Tursun claimed that during her third incarceration she was forced to stay in a cramped cell with 60 other women for three months in an internment camp. The women had to take turns sleeping in what space they had, go to the bathroom in front of surveillance cameras, and were forced to take unknown medications including a white liquid substance that stopped menstruation in some women and caused others to bleed and a pill that caused them to faint. She and the other inmates were also forced to sing songs in praise of China’s Communist Party.

She claimed that nine of the 60 inmates died during her three-month incarceration. Camp authorities also reportedly tortured her with electric shocks.

Two ethnic Uighur women pass Chinese paramilitary policemen standing guard outside the Grand Bazaar in the Uighur district of the city of Urumqi in China's Xinjiang region on July 14, 2009. A mosque was closed and many businesses were shuttered a day after police shot dead two Muslim Uighurs, as ethnic tensions simmered in restive Urumqi. (PETER PARKS/AFP/Getty Images)

Two ethnic Uighur women pass Chinese paramilitary policemen standing guard outside the Grand Bazaar in the Uighur district of the city of Urumqi in China’s Xinjiang region on July 14, 2009. (PETER PARKS/AFP/Getty Images)

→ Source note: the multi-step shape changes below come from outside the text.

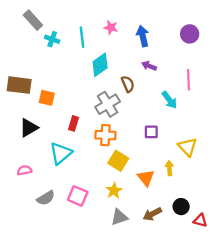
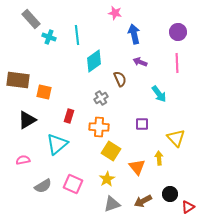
pink star: (111, 28) -> (115, 13), moved
pink line: (189, 80) -> (177, 63), moved
gray cross: (108, 104) -> (101, 98), size x0.6
red triangle: (200, 220) -> (188, 207), turned -48

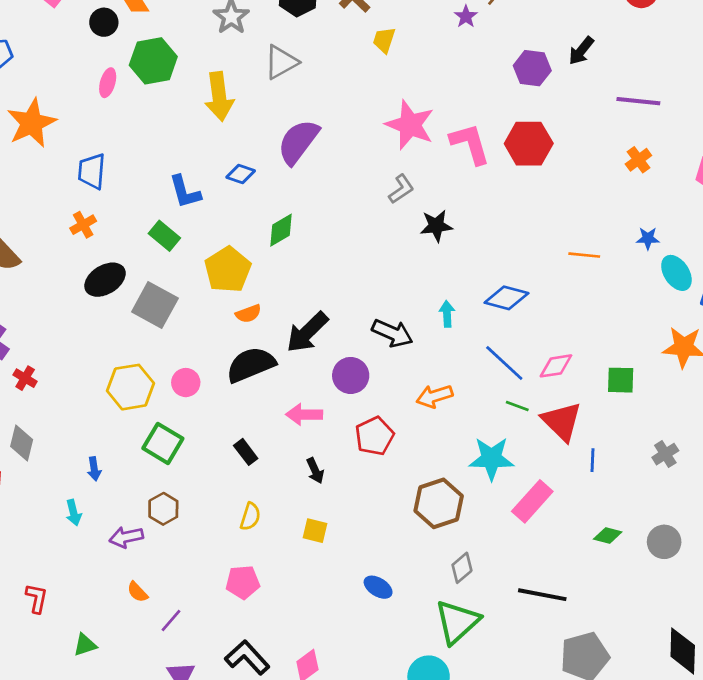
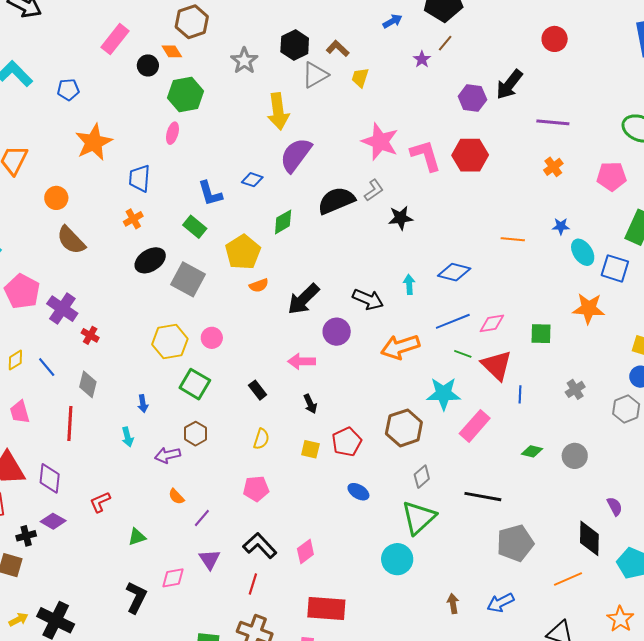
black arrow: (581, 51) -> (509, 85), size x1.4
gray triangle: (281, 62) -> (315, 75), moved
pink ellipse: (108, 83) -> (172, 133), moved
yellow arrow: (219, 96) -> (278, 111), moved
blue line: (504, 363) -> (453, 321), turned -64
black semicircle: (251, 365) -> (336, 201), moved
orange arrow: (435, 396) -> (400, 347), size x1.4
red pentagon: (374, 436) -> (347, 442), moved
red L-shape: (37, 598) -> (100, 502), turned -125

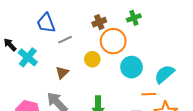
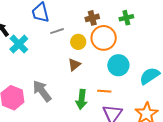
yellow circle: (92, 59) -> (78, 42), moved
brown triangle: (62, 73) -> (74, 65), moved
orange line: (149, 94) -> (104, 91), moved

“The authorities put a helmet-like thing on my head, and each time I was electrocuted, my whole body would shake violently and I would feel the pain in my veins,” she said.

“I don’t remember the rest. White foam came out of my mouth, and I began to lose consciousness. The last word I heard them saying is that you being an Uighur is a crime,” she added.

After her release, authorities told Tursun that she must return to China after taking her children to Egypt. Instead, she contacted U.S. authorities in after reaching Cairo and then came to the U.S. in September. She now lives in Virginia.

China denied the existence of these camps until October, when Beijing claimed that the camps were merely “vocational training centers.” Over 270 scholars from 26 countries denounced in the camps in a joint statement Monday and urged China to end their torturous practices.

“Reports from eyewitnesses have noted malnourishment and severe psychological distress among the detainees, and some report detainees being forcibly given psychiatric drugs. In some cases, shoelaces and belts are confiscated, due to the prevalence of self-harm and suicide. Those who do not fully participate in political reeducation are often subjected to beatings, solitary confinement, and forms of religious and psychological violation,” the statement reads.

“There have been numerous reports of deaths in the centers, particularly among the elderly and infirm, but also of younger people who were in good health when they were taken. While there are frequent reports of more people entering the camps, there are very few reports of those being released,” it adds.

The U.S. State Department has also denounced the camps and called on China to cease its violations of human rights.